第八十四歩


 「ここです」


 タクシーを降りて数十メートル歩いた場所にその建物はあった。

 全体が石造りで、西洋のロマネスク建築を思わせる、誰が見ても立派な外観の建造物は、時代遅れ感甚だしく、周りの商用ビルを蔑ろにして図々しくもその存在感を強烈にアピール。そして重厚な門にも見えるただ角材を並べて張り合わせただけの文明を捨ててしまったかのような扉にひっそりと掲げられたプレートにはこう記してあった。


 『メンバーズクラブ ゆかり』


 名前を聞いただけならば、きっと誰もがどこにでもある安っぽい場末のスナックを連想するだろう。実際学校の近くにある商店街から脇道へ一歩逸れると同じような名前の飲み屋が少ないながらも複数件、軒を並べている。

 

 しかしここは違った。

 

 まだ未成年でお酒など飲んだこともないこの僕でさえ高級なお店だと瞬時に理解できるほどに他店のそれとは放っているオーラが違うのだ。

 

 例えば、入り口の扉脇にはガタイの良い外国人が立ち、入店チェックを行っていて、店にふさわしくないと思しき人物は追い払われている。それが一見さんなのか、将又格好なのかは分からないが、僕達がこの場所へ辿り着くまでに数人の男性がトボトボ引き返していくのを実際目の当たりにした。

 それと客が入店するとき開いた扉の奥に、チラリと顔を覗かせるドレスを着たホステスらしき女性の姿が、遠目からでも分かるその美しさにこの場所が高級店で間違いないと確信させられる。

 更には同じ景色を見てボー然とする隣の千賀君を見る事により、誰でもきっと僕と同じ答えへ導かれるだろう。

 

 「本日はどの様な御用件で?」


 玄関前に到着すると、傭兵宛らの外国人から即座に話し掛けられる宝石さんと三人の田舎者。


 「今日は知り合いに呼ばれまして……あの、その」


 ビビっているのかはっきり返答できない宝石さん。しかし僕とてその気持ちはよく分かる。なにせ体の大きさからくる威圧感が半端ない。

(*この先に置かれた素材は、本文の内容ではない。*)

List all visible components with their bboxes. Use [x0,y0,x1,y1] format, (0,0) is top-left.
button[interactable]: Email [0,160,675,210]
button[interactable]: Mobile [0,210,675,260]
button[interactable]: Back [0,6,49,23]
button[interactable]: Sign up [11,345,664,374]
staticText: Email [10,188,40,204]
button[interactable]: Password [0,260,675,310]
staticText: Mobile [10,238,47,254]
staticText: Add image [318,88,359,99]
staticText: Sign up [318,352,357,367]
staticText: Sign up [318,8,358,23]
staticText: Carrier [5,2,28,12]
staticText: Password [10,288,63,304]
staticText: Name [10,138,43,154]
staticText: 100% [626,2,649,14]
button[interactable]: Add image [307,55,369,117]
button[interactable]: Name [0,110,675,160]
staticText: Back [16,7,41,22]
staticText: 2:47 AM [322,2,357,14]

 「ここはあなた方のような若い人が来る場所ではありませんよ」


 番兵の(ように見える)彼は、僕と千賀君を交互に見ながらそう言った。


 「いえ、だから知り合いに……」


 援護をしてはくれるものの、キョロキョロオドオドと一向に前へと進めない宝石さんの応対に、番兵がどんどんイラついていくのが肌へと伝わってくる。

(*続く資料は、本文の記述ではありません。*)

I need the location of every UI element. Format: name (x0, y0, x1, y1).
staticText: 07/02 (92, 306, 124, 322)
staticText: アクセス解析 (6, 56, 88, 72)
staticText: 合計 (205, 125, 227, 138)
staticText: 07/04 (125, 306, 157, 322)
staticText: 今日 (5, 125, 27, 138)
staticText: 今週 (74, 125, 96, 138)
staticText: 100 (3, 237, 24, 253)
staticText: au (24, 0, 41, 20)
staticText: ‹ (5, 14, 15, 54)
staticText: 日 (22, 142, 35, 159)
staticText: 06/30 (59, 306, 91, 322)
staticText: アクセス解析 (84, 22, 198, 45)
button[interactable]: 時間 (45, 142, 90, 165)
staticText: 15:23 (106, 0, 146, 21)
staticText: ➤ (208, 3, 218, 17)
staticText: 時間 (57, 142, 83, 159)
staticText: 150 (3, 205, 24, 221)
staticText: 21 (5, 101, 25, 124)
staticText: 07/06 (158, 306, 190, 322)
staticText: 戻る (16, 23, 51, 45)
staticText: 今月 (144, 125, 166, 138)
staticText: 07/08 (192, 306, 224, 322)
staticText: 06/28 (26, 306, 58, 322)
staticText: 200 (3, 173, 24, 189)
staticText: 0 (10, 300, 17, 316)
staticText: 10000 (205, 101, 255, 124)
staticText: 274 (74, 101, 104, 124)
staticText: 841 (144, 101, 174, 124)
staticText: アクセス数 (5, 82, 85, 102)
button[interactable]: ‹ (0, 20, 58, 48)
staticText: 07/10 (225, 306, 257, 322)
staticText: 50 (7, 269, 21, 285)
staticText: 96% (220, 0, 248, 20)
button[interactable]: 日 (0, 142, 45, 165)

 そりゃ彼でなくとも店の真ん前でガタガタ揉めれば誰でも嫌な気分となりますわな。


 (もうそのぐらいで引き返しましょうよ)


 僕が心の中でそう思ったその時だった。


 「あっ! 待てっ!」


 何の躊躇もなく扉を開けると、道路を横断するイタチよりも素早く店内へと滑り込む例の男。言わずもがな三河君その人だ。スキを突かれた番兵は慌てて彼を追う為に店の中へと入って行った。


 ドサクサに紛れて事を起すのが本当に得意な男だな。

 それに度胸あると言うのか、怖いもの知らずと言うのか、それとも単なるバカなのか、彼は臆すると言う言葉を知らないのだろうか。


 「ラッキー! この隙に店の中へ入っちゃおうぜ!」


 軽いノリで言っているようだが、千賀君の顔は少々引きつっていた。やはり陽キャの彼でもビビっている模様。それほどまでにこの店は敷居が高いと思わされるのであった。


 

 それにしても大人なんだからもっとしっかりして下さいよね宝石さんってば!